» **DATA FOR REVIEW**:

··········

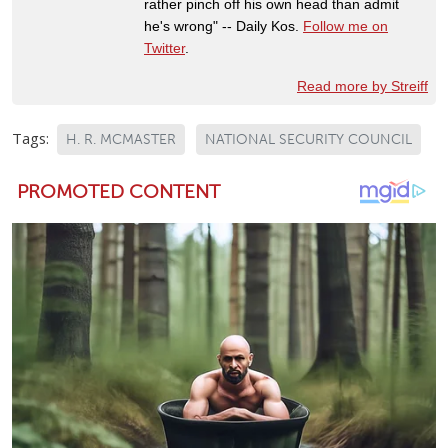
rather pinch off his own head than admit
he's wrong" -- Daily Kos.
Follow me on
Twitter
.
Read more by Streiff
Tags:
H. R. MCMASTER
NATIONAL SECURITY COUNCIL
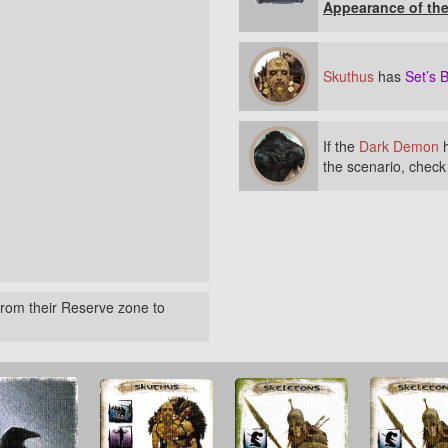
Appearance of th
Skuthus
has
Set’s B
If the
Dark Demon
h
the scenario, chec
rom their Reserve zone to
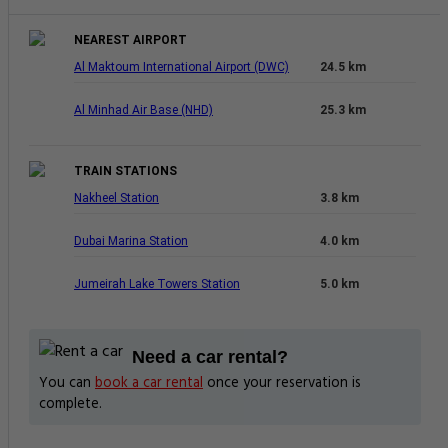
NEAREST AIRPORT
Al Maktoum International Airport (DWC)
24.5 km
Al Minhad Air Base (NHD)
25.3 km
TRAIN STATIONS
Nakheel Station
3.8 km
Dubai Marina Station
4.0 km
Jumeirah Lake Towers Station
5.0 km
Need a car rental?
You can
book a car rental
once your reservation is
complete.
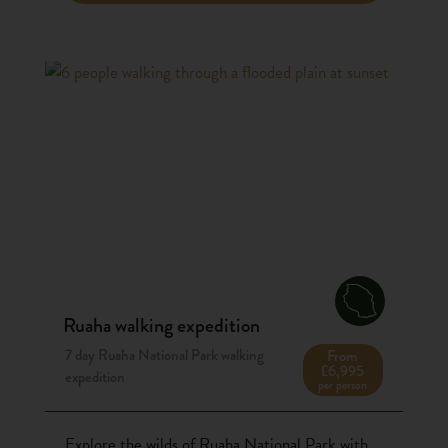
Ruaha walking expedition
7 day Ruaha National Park walking
From
£6,995
expedition
per person
Explore the wilds of Ruaha National Park with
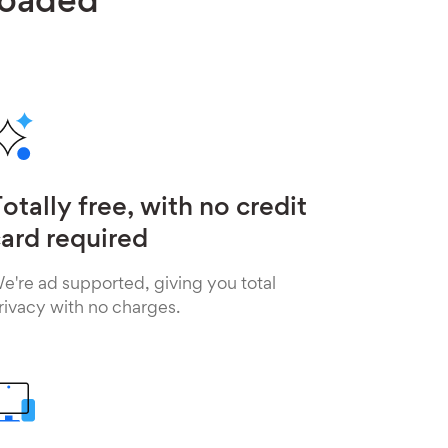
loaded
otally free, with no credit
ard required
e're ad supported, giving you total
rivacy with no charges.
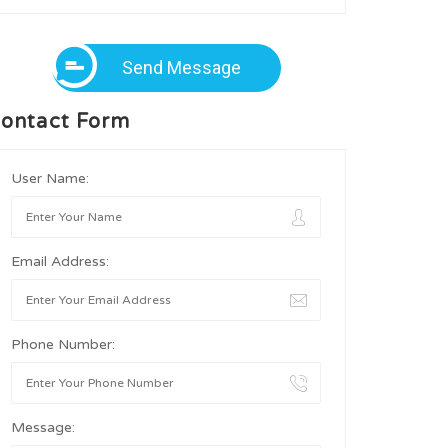
Send Message
ontact Form
User Name:
Email Address:
Phone Number:
Message:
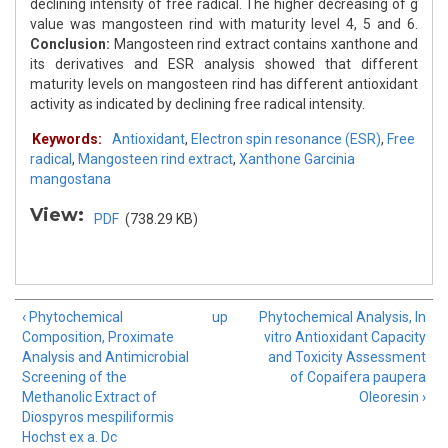
declining intensity of free radical. The higher decreasing of g
value was mangosteen rind with maturity level 4, 5 and 6.
Conclusion:
Mangosteen rind extract contains xanthone and
its derivatives and ESR analysis showed that different
maturity levels on mangosteen rind has different antioxidant
activity as indicated by declining free radical intensity.
Keywords:
Antioxidant
,
Electron spin resonance (ESR)
,
Free
radical
,
Mangosteen rind extract
,
Xanthone Garcinia
mangostana
View:
PDF
(738.29 KB)
‹ Phytochemical
up
Phytochemical Analysis, In
Composition, Proximate
vitro Antioxidant Capacity
Analysis and Antimicrobial
and Toxicity Assessment
Screening of the
of Copaifera paupera
Methanolic Extract of
Oleoresin ›
Diospyros mespiliformis
Hochst ex a. Dc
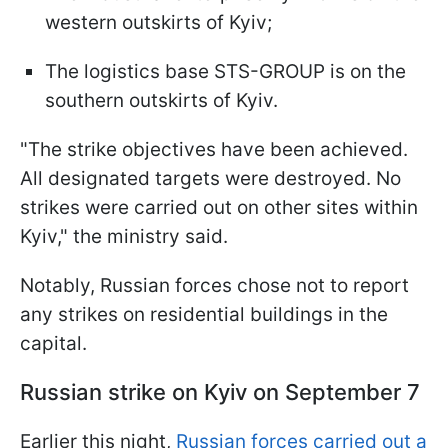
western outskirts of Kyiv;
The logistics base STS-GROUP is on the
southern outskirts of Kyiv.
"The strike objectives have been achieved.
All designated targets were destroyed. No
strikes were carried out on other sites within
Kyiv," the ministry said.
Notably, Russian forces chose not to report
any strikes on residential buildings in the
capital.
Russian strike on Kyiv on September 7
Earlier this night,
Russian forces carried out a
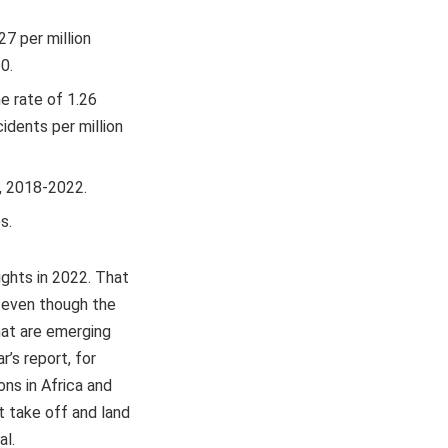
27 per million
0.
e rate of 1.26
idents per million
s, 2018-2022.
s.
ights in 2022. That
t even though the
that are emerging
r’s report, for
ns in Africa and
ht take off and land
al.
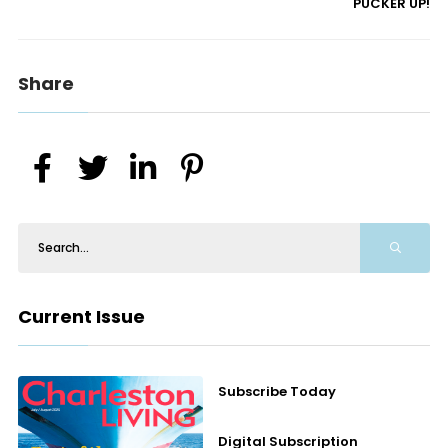
PUCKER UP!
Share
Current Issue
Subscribe Today
Digital Subscription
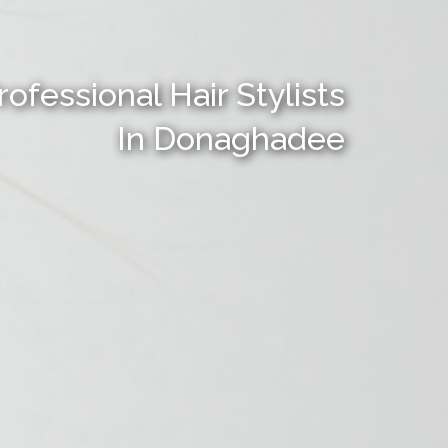
rofessional Hair Stylists
In Donaghadee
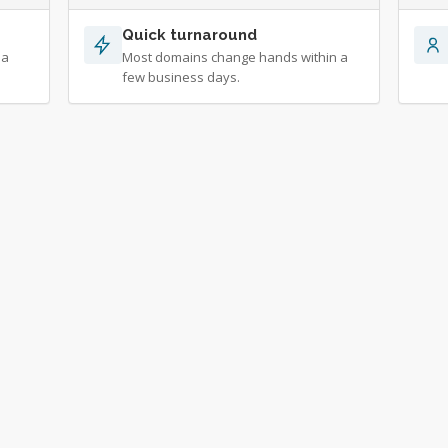
Quick turnaround
 a
Most domains change hands within a
few business days.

··········

» **WHAT IS EXPECTED**: Read through the material above, and whenever a line contains "strikes", copy it.

» **REPLY TO THE EXERCISE**:
strikes were carried out on other sites within
any strikes on residential buildings in the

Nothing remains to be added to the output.